Sent from my iPhone using Tapatalk


----------



## northmanlogging (Jan 28, 2018)

opinions vary but your going to need some sort of heavy equipment, either a dozer or an excavator.

My money is on an excavator with a thumb, pull, shake the dirt loose, toss in a pile, done. A 12-22 ton machine is in order, don't be mucking about with a mini for a job that big. 

Dozers will do the work, but you will loose most if not all of the top soil in the process, and its kinda slow. Once again go big D4 D6 ish TD9, deere 450, etc

A third option is a chain flail type mulcher, but they probably wouldn't do anything about the bigger stumps.


----------



## Ryan'smilling (Jan 28, 2018)

I'd go with an excavator also, but a dozer would do the job. 

About a bush hog though, most any if them will handle 1" saplings. 2"-3", though and you'll want to look into a true "heavy duty" model. Like a 6' model that weighs like 11-1400#. For bush hogging 4" stuff you're gonna need something like this: http://www.brownmanufacturing.us/ca...ter-72-cut-145-hp-540-rpm-single-tail-wheel-0

After bush hogging and the excavator work they're will still be a lot of trash on and right below the surface of the soil. A three point landscape rake (heavy duty) or a Ratchet Rake will help clear and pile that debris. The right grapple on a skid steer would work too. 

Good luck!


----------



## kcurbanloggers (Jan 28, 2018)

Ryan'smilling said:


> I'd go with an excavator also, but a dozer would do the job.
> 
> About a bush hog though, most any if them will handle 1" saplings. 2"-3", though and you'll want to look into a true "heavy duty" model. Like a 6' model that weighs like 11-1400#. For bush hogging 4" stuff you're gonna need something like this: http://www.brownmanufacturing.us/ca...ter-72-cut-145-hp-540-rpm-single-tail-wheel-0
> 
> ...



So am I correct is saying that a brush hog won’t do the job by itself? If it’s not sufficient, why not cut it from the equation entirely and take all the brush with the excavator? 


Sent from my iPhone using Tapatalk


----------



## Deleted member 117362 (Jan 28, 2018)

Dozer with a grubbing blade or excavator with thumb. Agree with others. Need to remove roots before working ground.


----------



## Ryan'smilling (Jan 28, 2018)

kcurbanloggers said:


> So am I correct is saying that a brush hog won’t do the job by itself? If it’s not sufficient, why not cut it from the equation entirely and take all the brush with the excavator?
> 
> 
> Sent from my iPhone using Tapatalk



Well, do you own this acreage? If so, and you're making it into pasture, you'll need a bush hog anyway.
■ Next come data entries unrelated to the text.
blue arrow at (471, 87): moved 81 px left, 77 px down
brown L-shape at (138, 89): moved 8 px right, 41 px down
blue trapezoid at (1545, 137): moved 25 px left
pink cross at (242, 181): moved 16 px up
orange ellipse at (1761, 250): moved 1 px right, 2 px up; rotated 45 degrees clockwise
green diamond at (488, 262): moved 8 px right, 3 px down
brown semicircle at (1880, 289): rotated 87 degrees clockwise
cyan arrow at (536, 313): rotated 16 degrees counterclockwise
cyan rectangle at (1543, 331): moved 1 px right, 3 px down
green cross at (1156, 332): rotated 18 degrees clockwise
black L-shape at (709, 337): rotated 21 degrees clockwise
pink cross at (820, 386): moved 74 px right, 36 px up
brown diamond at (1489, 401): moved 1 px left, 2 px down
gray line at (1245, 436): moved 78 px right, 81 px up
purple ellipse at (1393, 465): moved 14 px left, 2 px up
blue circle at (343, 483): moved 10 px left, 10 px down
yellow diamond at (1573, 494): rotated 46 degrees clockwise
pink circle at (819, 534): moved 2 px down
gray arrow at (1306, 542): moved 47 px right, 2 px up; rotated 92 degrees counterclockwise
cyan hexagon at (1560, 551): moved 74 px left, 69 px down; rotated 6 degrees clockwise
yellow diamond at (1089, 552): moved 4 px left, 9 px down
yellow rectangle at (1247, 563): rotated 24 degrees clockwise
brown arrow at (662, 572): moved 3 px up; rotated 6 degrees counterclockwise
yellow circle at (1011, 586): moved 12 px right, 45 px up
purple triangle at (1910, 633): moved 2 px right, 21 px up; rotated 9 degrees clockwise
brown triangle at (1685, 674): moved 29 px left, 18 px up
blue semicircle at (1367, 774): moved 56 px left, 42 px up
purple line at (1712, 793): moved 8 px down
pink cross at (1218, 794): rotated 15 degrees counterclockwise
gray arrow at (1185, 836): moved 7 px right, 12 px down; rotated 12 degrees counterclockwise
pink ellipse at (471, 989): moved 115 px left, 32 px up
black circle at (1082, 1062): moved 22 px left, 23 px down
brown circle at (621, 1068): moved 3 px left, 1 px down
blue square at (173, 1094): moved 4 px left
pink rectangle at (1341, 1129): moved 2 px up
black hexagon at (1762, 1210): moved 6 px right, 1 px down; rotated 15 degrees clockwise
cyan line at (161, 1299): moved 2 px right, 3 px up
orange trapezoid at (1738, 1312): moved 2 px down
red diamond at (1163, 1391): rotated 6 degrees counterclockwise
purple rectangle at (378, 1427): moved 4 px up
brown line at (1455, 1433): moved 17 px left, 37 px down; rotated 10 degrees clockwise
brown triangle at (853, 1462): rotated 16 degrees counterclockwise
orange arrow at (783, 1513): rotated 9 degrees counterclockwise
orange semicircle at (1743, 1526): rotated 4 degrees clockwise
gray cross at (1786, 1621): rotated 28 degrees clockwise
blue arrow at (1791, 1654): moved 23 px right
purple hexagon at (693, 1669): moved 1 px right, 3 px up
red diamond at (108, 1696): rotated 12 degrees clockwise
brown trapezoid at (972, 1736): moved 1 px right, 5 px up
But you could get away with a light or medium duty one instead of a HD model or tree cutter. 

I don't know how much an ex charges, or how long it'll take them to mess with saplings, but yeah, yanking them out seems pretty ideal. 

You'll still probably need to rake the trash out of the soil before discing or tilling and planting. 
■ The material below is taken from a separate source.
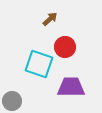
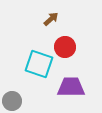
brown arrow: moved 1 px right
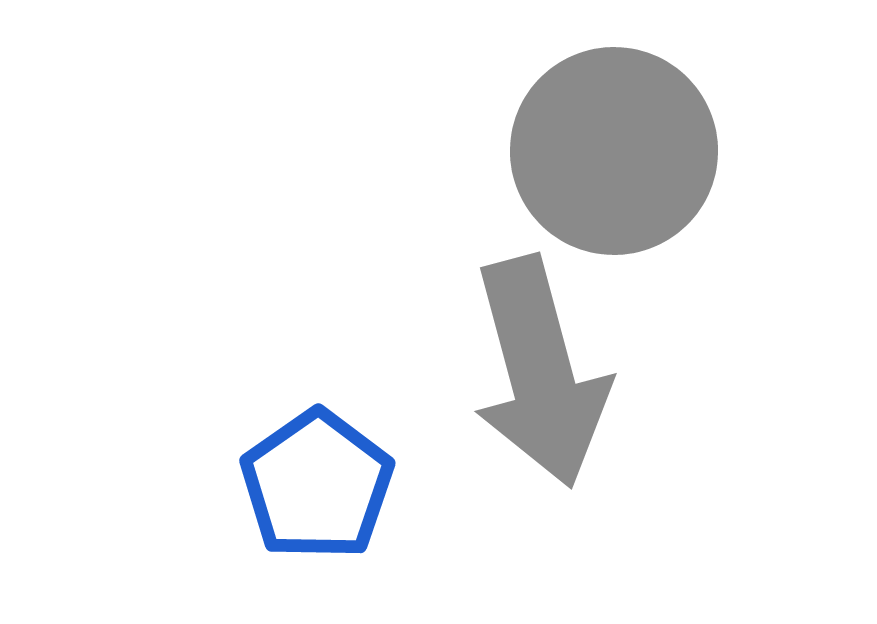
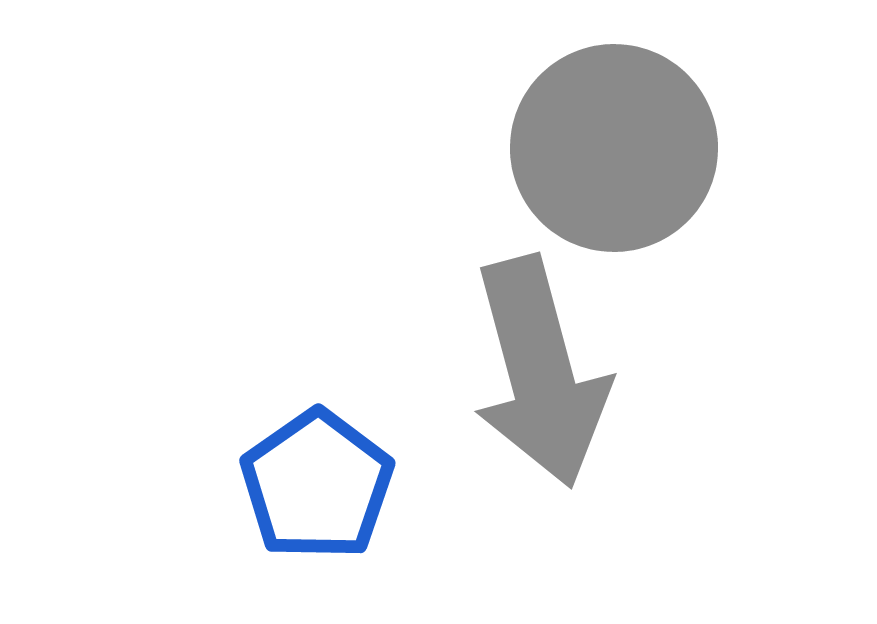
gray circle: moved 3 px up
Take some pictures if the process for us, by the way.


----------



## kcurbanloggers (Jan 28, 2018)

Ryan'smilling said:


> Well, do you own this acreage? If so, and you're making it into pasture, you'll need a bush hog anyway. But you could get away with a light or medium duty one instead of a HD model or tree cutter.
> 
> I don't know how much an ex charges, or how long it'll take them to mess with saplings, but yeah, yanking them out seems pretty ideal.
> 
> ...



It’s not mine. I’ve been hired to clear it. 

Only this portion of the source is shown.